* **Data to use**
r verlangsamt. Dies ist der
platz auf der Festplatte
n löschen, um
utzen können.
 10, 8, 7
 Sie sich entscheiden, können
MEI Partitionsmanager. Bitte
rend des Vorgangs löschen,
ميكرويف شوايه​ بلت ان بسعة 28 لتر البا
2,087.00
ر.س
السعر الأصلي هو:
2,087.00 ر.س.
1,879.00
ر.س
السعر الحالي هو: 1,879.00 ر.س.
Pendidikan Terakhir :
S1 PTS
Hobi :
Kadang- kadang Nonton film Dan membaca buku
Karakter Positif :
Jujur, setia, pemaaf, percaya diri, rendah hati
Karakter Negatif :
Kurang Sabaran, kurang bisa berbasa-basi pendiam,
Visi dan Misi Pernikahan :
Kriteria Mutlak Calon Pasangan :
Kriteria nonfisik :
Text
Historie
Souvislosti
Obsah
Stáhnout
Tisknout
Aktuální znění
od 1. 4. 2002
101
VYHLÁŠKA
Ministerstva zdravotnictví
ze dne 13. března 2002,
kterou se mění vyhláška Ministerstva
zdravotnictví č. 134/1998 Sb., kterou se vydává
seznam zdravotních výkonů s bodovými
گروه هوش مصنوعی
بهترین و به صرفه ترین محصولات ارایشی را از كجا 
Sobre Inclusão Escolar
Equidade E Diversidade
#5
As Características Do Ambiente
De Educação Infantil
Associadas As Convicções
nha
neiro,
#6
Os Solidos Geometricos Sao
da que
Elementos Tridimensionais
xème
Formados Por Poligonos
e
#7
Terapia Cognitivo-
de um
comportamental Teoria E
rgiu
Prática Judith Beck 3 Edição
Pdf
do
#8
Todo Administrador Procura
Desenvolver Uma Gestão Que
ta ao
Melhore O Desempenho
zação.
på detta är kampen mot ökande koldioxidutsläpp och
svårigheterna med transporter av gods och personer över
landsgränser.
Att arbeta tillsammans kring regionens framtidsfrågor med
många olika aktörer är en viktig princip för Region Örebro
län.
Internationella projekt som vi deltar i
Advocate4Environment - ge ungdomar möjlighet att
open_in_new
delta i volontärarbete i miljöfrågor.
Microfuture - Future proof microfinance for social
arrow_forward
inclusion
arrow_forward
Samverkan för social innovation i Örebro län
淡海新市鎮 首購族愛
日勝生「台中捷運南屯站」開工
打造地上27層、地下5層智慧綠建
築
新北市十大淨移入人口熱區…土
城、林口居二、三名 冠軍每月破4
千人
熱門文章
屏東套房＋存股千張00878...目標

* **Work to complete**
Among the entries above, locate the lines containing "landsgränser." and "delta i volontärarbete i miljöfrågor.", and transcribe exactly those two lines and all lines between.

* **Your solution**
landsgränser.
Att arbeta tillsammans kring regionens framtidsfrågor med
många olika aktörer är en viktig princip för Region Örebro
län.
Internationella projekt som vi deltar i
Advocate4Environment - ge ungdomar möjlighet att
open_in_new
delta i volontärarbete i miljöfrågor.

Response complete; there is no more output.